It was the type of play in which a runner on first would almost always cruise into third base without a second thought. But Buxton isn't just any runner.
Buxton flew around second base, taking a peek at Orioles center fielder Adam Jones making his way toward the ball, and kept right on going. As Jones tossed the ball into second base, Buxton never hesitated and kept churning toward home. Despite a bit of a stumble around third base, he slid in safely without much threat from Jonathan Schoop's throw to the plate.
So when did Twins manager Paul Molitor know Buxton would score?
"Once [Dozier's hit] got past the shortstop's glove," he said.
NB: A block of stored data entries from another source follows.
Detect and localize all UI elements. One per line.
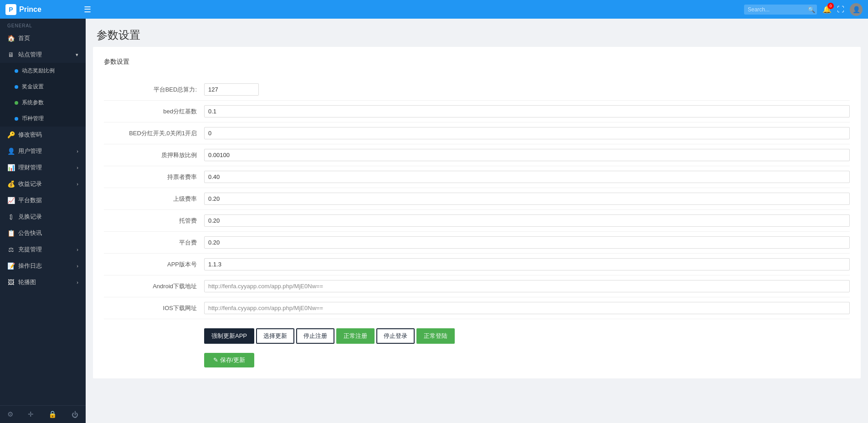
- sidebar-section-label: GENERAL: [0, 19, 86, 30]
- page-title: 参数设置: [97, 28, 857, 42]
- form-row-ios-url: IOS下载网址: [104, 297, 850, 319]
- stop-login-button[interactable]: 停止登录: [376, 328, 415, 344]
- input-superior-fee[interactable]: [204, 193, 850, 205]
- search-button[interactable]: 🔍: [808, 6, 815, 13]
- key-icon: 🔑: [7, 131, 15, 138]
- card-section-title: 参数设置: [104, 58, 850, 70]
- sidebar-label-announcements: 公告快讯: [18, 229, 42, 237]
- form-row-android-url: Android下载地址: [104, 275, 850, 297]
- hamburger-icon[interactable]: ☰: [84, 5, 91, 15]
- chevron-down-icon: ▾: [76, 52, 78, 58]
- chevron-right-icon-6: ›: [77, 280, 78, 285]
- user-avatar[interactable]: 👤: [850, 3, 863, 16]
- lock-icon[interactable]: 🔒: [48, 410, 57, 418]
- input-custody-fee[interactable]: [204, 214, 850, 227]
- submenu-label-system-params: 系统参数: [22, 99, 44, 107]
- label-app-version: APP版本号: [104, 260, 204, 269]
- sidebar-label-recharge-management: 充提管理: [18, 245, 42, 254]
- notification-icon[interactable]: 🔔 0: [822, 5, 832, 14]
- form-row-holder-fee: 持票者费率: [104, 166, 850, 188]
- input-platform-fee[interactable]: [204, 236, 850, 249]
- input-pledge-ratio[interactable]: [204, 149, 850, 161]
- save-row: ✎ 保存/更新: [204, 353, 850, 367]
- form-row-total-bed: 平台BED总算力:: [104, 79, 850, 101]
- page-header: 参数设置: [86, 19, 868, 47]
- stop-register-button[interactable]: 停止注册: [296, 328, 334, 344]
- input-holder-fee[interactable]: [204, 171, 850, 183]
- submenu-label-currency-management: 币种管理: [22, 115, 44, 122]
- app-name: Prince: [19, 5, 41, 14]
- chevron-right-icon-2: ›: [77, 165, 78, 170]
- content-card: 参数设置 平台BED总算力: bed分红基数 BED分红开关,0关闭1开启 质押…: [93, 47, 861, 378]
- sidebar-item-prize-settings[interactable]: 奖金设置: [0, 79, 86, 95]
- label-ios-url: IOS下载网址: [104, 304, 204, 312]
- power-icon[interactable]: ⏻: [72, 411, 78, 418]
- sidebar-item-dynamic-reward[interactable]: 动态奖励比例: [0, 63, 86, 79]
- logo-icon: P: [5, 4, 16, 15]
- sidebar-item-announcements[interactable]: 📋 公告快讯: [0, 225, 86, 241]
- sidebar-label-user-management: 用户管理: [18, 147, 42, 155]
- chevron-right-icon: ›: [77, 148, 78, 154]
- topnav-right: 🔍 🔔 0 ⛶ 👤: [744, 3, 863, 16]
- label-custody-fee: 托管费: [104, 217, 204, 225]
- input-app-version[interactable]: [204, 258, 850, 270]
- input-bed-base[interactable]: [204, 105, 850, 117]
- search-box: 🔍: [744, 5, 817, 15]
- avatar-inner: 👤: [850, 3, 863, 16]
- sidebar-label-change-password: 修改密码: [18, 131, 42, 139]
- input-bed-switch[interactable]: [204, 127, 850, 139]
- label-android-url: Android下载地址: [104, 282, 204, 290]
- sidebar-label-finance-management: 理财管理: [18, 163, 42, 172]
- save-button[interactable]: ✎ 保存/更新: [204, 353, 254, 367]
- sidebar-label-site-management: 站点管理: [18, 51, 42, 59]
- sidebar-item-platform-data[interactable]: 📈 平台数据: [0, 192, 86, 209]
- log-icon: 📝: [7, 262, 15, 270]
- sidebar-item-carousel[interactable]: 🖼 轮播图 ›: [0, 274, 86, 290]
- optional-update-button[interactable]: 选择更新: [256, 328, 294, 344]
- sidebar-item-finance-management[interactable]: 📊 理财管理 ›: [0, 159, 86, 176]
- label-total-bed: 平台BED总算力:: [104, 86, 204, 94]
- form-row-bed-switch: BED分红开关,0关闭1开启: [104, 122, 850, 144]
- trending-icon: 📈: [7, 197, 15, 204]
- label-superior-fee: 上级费率: [104, 195, 204, 203]
- fullscreen-icon[interactable]: ⛶: [837, 5, 844, 14]
- label-platform-fee: 平台费: [104, 239, 204, 247]
- normal-register-button[interactable]: 正常注册: [336, 328, 375, 344]
- sidebar-label-income-records: 收益记录: [18, 180, 42, 188]
- chevron-right-icon-5: ›: [77, 263, 78, 269]
- main-content: 参数设置 参数设置 平台BED总算力: bed分红基数 BED分红开关,0关闭1…: [86, 19, 868, 423]
- sidebar-item-operation-logs[interactable]: 📝 操作日志 ›: [0, 258, 86, 274]
- topnav-left: P Prince ☰: [5, 4, 91, 15]
- sidebar-item-home[interactable]: 🏠 首页: [0, 30, 86, 46]
- label-bed-switch: BED分红开关,0关闭1开启: [104, 129, 204, 138]
- image-icon: 🖼: [7, 279, 15, 286]
- tools-icon[interactable]: ✛: [28, 410, 34, 418]
- sidebar-item-change-password[interactable]: 🔑 修改密码: [0, 127, 86, 143]
- sidebar-bottom: ⚙ ✛ 🔒 ⏻: [0, 405, 86, 423]
- force-update-button[interactable]: 强制更新APP: [204, 328, 254, 344]
- sidebar-item-site-management[interactable]: 🖥 站点管理 ▾: [0, 46, 86, 63]
- normal-login-button[interactable]: 正常登陆: [416, 328, 455, 344]
- top-navigation: P Prince ☰ 🔍 🔔 0 ⛶ 👤: [0, 0, 868, 19]
- sidebar-item-exchange-records[interactable]: ₿ 兑换记录: [0, 209, 86, 225]
- sidebar-item-user-management[interactable]: 👤 用户管理 ›: [0, 143, 86, 159]
- form-row-custody-fee: 托管费: [104, 210, 850, 232]
- sidebar-label-home: 首页: [18, 34, 30, 42]
- sidebar-item-currency-management[interactable]: 币种管理: [0, 111, 86, 127]
- scale-icon: ⚖: [7, 246, 15, 253]
- input-android-url[interactable]: [204, 280, 850, 292]
- submenu-label-dynamic-reward: 动态奖励比例: [22, 67, 55, 75]
- sidebar-item-system-params[interactable]: 系统参数: [0, 95, 86, 111]
- input-total-bed[interactable]: [204, 83, 259, 96]
- sidebar-label-operation-logs: 操作日志: [18, 262, 42, 270]
- sidebar-submenu-site: 动态奖励比例 奖金设置 系统参数 币种管理: [0, 63, 86, 127]
- settings-icon[interactable]: ⚙: [7, 410, 13, 418]
- input-ios-url[interactable]: [204, 302, 850, 314]
- form-row-app-version: APP版本号: [104, 254, 850, 275]
- bitcoin-icon: ₿: [7, 213, 15, 220]
- search-input[interactable]: [744, 5, 817, 15]
- sidebar-item-recharge-management[interactable]: ⚖ 充提管理 ›: [0, 241, 86, 258]
- announcement-icon: 📋: [7, 229, 15, 237]
- sidebar-item-income-records[interactable]: 💰 收益记录 ›: [0, 176, 86, 192]
- chart-icon: 📊: [7, 164, 15, 171]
Buxton's sprint speed of 30.6 ft/sec on the play was above his impressive season average, and Statcast™ measured his time to home at 9.47 seconds. That's a fast time in its own right, but it's especially fast considering Buxton had a conservative secondary lead -- at the point of the pitcher's release -- of 12.82 feet.
Since Statcast™ was introduced for the 2015 season, no runner at first base with a secondary lead that short had completed the trip from first to home that quickly. Of the 18 players this season who had recorded a faster first-to-home time from first base, each had at least a 17-foot secondary lead, and 12 had at least a 20-foot head start.
In other words, add another speedy accomplishment to the list for Buxton, who set a still-standing Statcast™ record by circling the bases in 14.05 seconds on an inside-the-park homer against the White Sox in Chicago on Oct. 2, 2016.
"We had the right guy running on that play," Molitor said of Buxton's latest feat. "You don't see that very often. … But you look for the opportunity, that's the key."